*Exercise description*: Your task is to restate word for word the lines in the material below, from the one with "Nam Anh Ra Sách ‘Sức Mạnh Của Nội Tại’" up to and including the one with "Empfindungen oder Wahrnehmungsstörungen". Do not carry over the pictures.

==== Source information ====

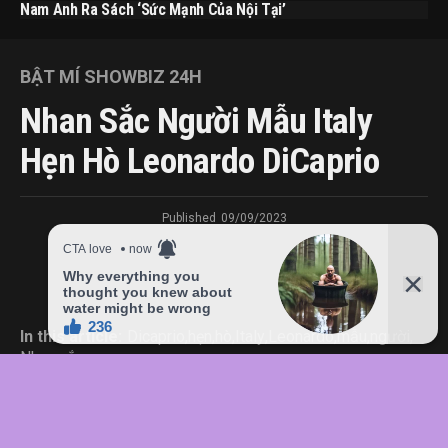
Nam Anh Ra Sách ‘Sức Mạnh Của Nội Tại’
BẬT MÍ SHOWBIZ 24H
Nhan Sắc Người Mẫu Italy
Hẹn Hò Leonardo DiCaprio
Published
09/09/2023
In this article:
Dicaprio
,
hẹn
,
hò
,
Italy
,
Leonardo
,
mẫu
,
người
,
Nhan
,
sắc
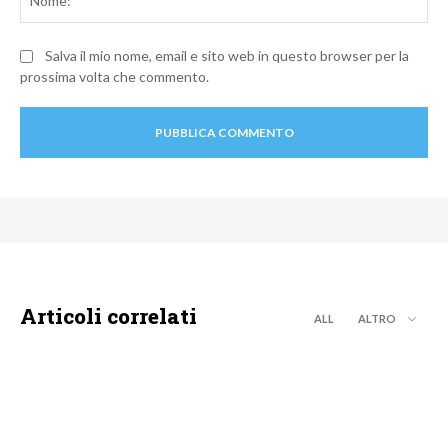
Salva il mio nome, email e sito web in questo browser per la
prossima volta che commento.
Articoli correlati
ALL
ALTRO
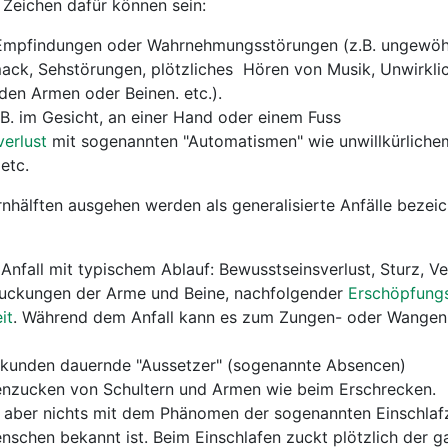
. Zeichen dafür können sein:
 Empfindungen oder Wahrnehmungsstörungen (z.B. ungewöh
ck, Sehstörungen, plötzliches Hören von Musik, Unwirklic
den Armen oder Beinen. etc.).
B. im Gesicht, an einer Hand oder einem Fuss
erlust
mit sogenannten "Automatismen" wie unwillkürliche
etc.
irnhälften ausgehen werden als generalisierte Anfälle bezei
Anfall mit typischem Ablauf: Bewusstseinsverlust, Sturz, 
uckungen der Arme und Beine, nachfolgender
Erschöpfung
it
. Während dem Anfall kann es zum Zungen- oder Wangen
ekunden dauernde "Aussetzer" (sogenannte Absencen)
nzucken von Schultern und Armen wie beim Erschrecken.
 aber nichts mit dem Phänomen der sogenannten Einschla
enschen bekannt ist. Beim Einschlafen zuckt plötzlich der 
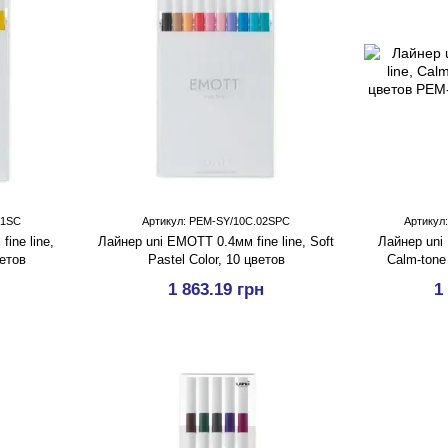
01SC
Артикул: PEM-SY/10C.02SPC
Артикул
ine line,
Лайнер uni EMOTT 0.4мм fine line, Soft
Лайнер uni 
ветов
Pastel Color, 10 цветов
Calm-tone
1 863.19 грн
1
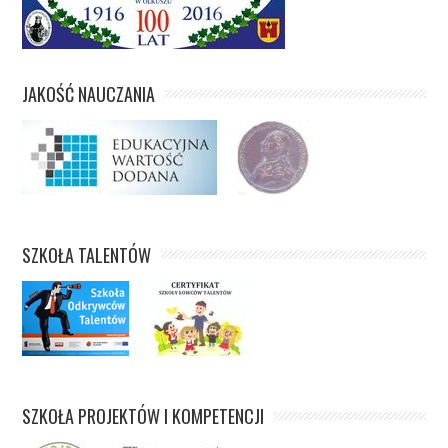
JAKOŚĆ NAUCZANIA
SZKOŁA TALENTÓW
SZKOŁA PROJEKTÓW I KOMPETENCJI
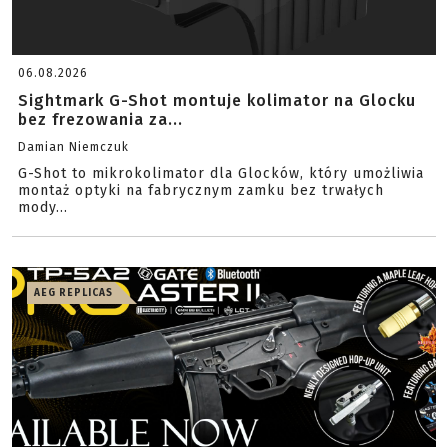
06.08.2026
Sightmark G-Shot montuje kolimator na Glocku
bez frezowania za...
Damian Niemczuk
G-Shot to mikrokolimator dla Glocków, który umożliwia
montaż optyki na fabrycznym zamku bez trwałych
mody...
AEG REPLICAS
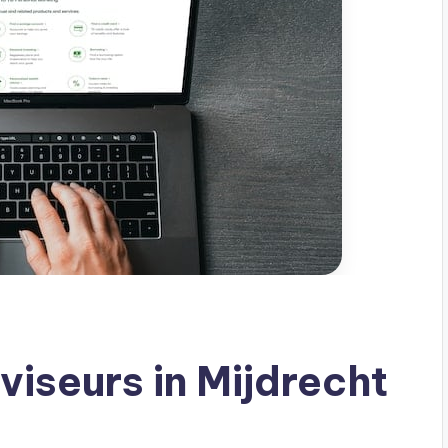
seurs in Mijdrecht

====
==== Source information ====

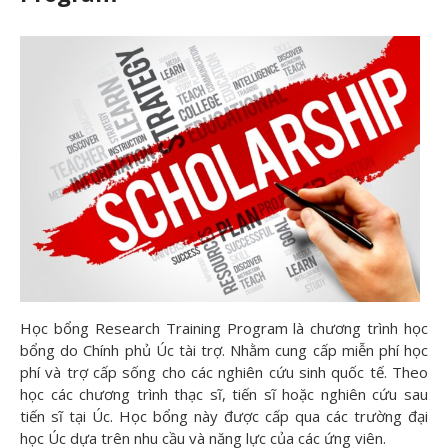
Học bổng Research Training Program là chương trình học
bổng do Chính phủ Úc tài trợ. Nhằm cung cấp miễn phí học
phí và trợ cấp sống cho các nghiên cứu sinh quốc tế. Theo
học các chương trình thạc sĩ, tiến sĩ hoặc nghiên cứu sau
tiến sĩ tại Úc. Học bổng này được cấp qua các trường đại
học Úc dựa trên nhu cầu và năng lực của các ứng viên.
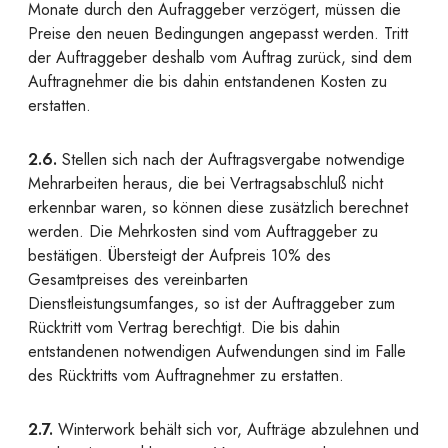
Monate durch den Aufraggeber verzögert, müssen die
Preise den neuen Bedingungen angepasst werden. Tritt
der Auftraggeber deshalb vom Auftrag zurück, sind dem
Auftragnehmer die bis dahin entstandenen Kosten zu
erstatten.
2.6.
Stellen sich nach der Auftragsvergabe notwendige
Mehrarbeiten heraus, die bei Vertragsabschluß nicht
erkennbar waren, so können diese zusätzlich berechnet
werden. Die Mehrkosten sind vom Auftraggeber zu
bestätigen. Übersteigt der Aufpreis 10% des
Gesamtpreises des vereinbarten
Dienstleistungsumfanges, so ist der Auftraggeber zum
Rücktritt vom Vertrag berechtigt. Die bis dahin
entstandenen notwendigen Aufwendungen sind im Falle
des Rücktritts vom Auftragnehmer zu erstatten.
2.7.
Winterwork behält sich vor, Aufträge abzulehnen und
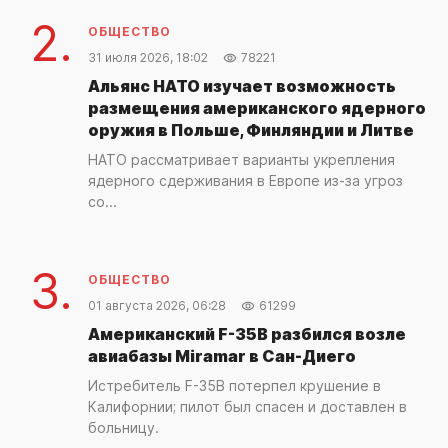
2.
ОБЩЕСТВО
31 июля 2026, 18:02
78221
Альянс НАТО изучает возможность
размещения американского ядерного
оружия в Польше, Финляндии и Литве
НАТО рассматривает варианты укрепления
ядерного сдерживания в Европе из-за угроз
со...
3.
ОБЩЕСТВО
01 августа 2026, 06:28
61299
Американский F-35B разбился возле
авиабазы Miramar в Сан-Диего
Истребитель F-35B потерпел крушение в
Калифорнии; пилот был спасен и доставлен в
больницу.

====
==== Source information ====

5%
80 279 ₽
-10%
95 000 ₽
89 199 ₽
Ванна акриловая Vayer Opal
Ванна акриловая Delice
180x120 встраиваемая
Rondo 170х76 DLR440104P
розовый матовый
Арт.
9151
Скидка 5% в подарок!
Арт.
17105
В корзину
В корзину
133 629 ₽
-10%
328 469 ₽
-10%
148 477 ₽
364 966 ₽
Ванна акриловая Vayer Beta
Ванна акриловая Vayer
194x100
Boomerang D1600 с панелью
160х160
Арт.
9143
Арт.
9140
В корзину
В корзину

====

*Exercise solution*:
Nam Anh Ra Sách ‘Sức Mạnh Của Nội Tại’
BẬT MÍ SHOWBIZ 24H
Nhan Sắc Người Mẫu Italy
Hẹn Hò Leonardo DiCaprio
Published
09/09/2023
In this article:
Dicaprio
,
hẹn
,
hò
,
Italy
,
Leonardo
,
mẫu
,
người
,
Nhan
,
sắc
Salva il mio nome, email e sito web in questo browser per la
prossima volta che commento.
Articoli correlati
ALL
ALTRO
. Zeichen dafür können sein:
 Empfindungen oder Wahrnehmungsstörungen (z.B. ungewöh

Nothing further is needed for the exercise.